The missing information could only be obtained at a cost. To contact study subjects and to ascertain their employment status by a questionnaire or interview was feasible but would carry significantly higher administrative costs and effort, a need for more elaborate ethical permissions and suitably anonymised third party mailings by collaborators with data control, and the potential for one bias (related to non-response) to be substituted for another. Some of the economic advantages of a routine publicly available dataset would be lost.

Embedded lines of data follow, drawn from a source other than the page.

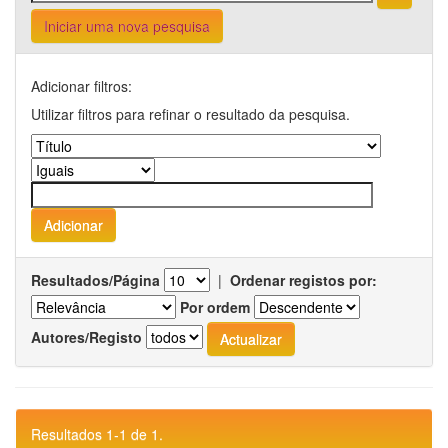
Iniciar uma nova pesquisa
Adicionar filtros:
Utilizar filtros para refinar o resultado da pesquisa.
Resultados/Página
|
Ordenar registos por:
Por ordem
Autores/Registo
Resultados 1-1 de 1.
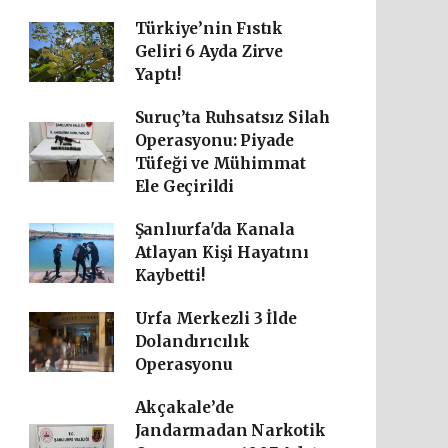
Türkiye’nin Fıstık
Geliri 6 Ayda Zirve
Yaptı!
Suruç’ta Ruhsatsız Silah
Operasyonu: Piyade
Tüfeği ve Mühimmat
Ele Geçirildi
Şanlıurfa'da Kanala
Atlayan Kişi Hayatını
Kaybetti!
Urfa Merkezli 3 İlde
Dolandırıcılık
Operasyonu
Akçakale’de
Jandarmadan Narkotik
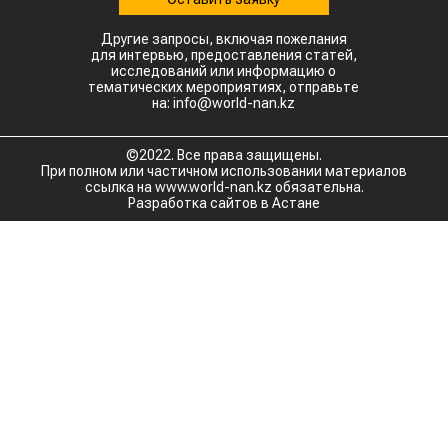
Другие запросы, включая пожелания
для интервью, предоставления статей,
исследований или информацию о
тематических мероприятиях, отправьте
на: info@world-nan.kz
©2022. Все права защищены.
При полном или частичном использовании материалов
ссылка на www.world-nan.kz обязательна.
Разработка сайтов в Астане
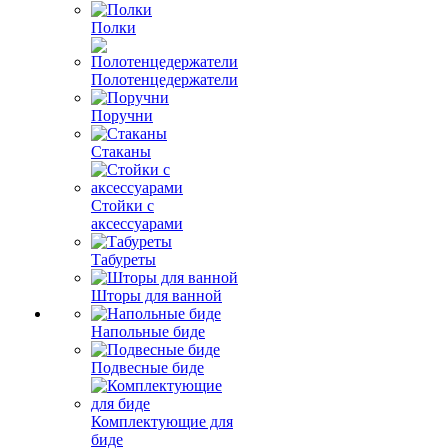
Полки
Полотенцедержатели
Поручни
Стаканы
Стойки с
аксессуарами
Табуреты
Шторы для ванной
Напольные биде
Подвесные биде
Комплектующие для
биде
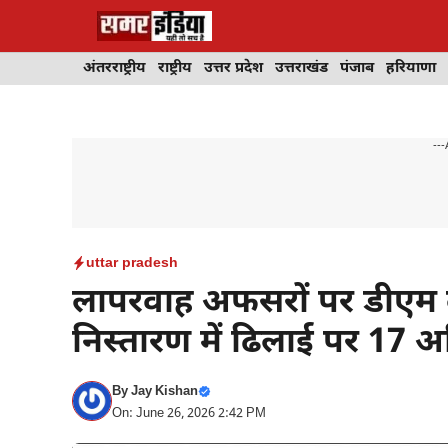
Skip
to
content
अंतरराष्ट्रीय
राष्ट्रीय
उत्तर प्रदेश
उत्तराखंड
पंजाब
हरियाणा
---
uttar pradesh
लापरवाह अफसरों पर डीएम 
निस्तारण में ढिलाई पर 17 अ
By
Jay Kishan
On: June 26, 2026 2:42 PM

The case series method of analysis [10
], which compares the relative incidence of events of interest only among cases (in time windows of exposure and non-exposure), might seem to offer an attractive alternative. Each case would provide his or her own reference information. Since the technique is based solely on the experience of cases, this would circumvent any concern about differences in work and employment experience that arose from differences in case and referent sampling frames. However, the method is only suited to short-term exposures that impact on risk for a limited time period, such as acute intercurrent illnesses, exacerbations of pre-existing disease and newly prescribed treatments (for which purposes we intend using it). Over the much longer time frames of chronic illness and long-term treatment, potential exists for employment conditions to alter markedly within individuals. For such long-term exposures, the case-control design is still the preferred choice.
Faced with this dilemma, we decided to assess quantitatively the potential bias arising if controls were selected without employment information. How much would it matter that cases came from a subfraction of the population from which controls were sampled, breaking the rule on control selection often repeated in standard textbooks? We addressed this practical question focusing on four common exposures that would be of interest in our hypothetical case-control study – namely, diabetes, anxiety-depression, asthma, and coronary heart disease.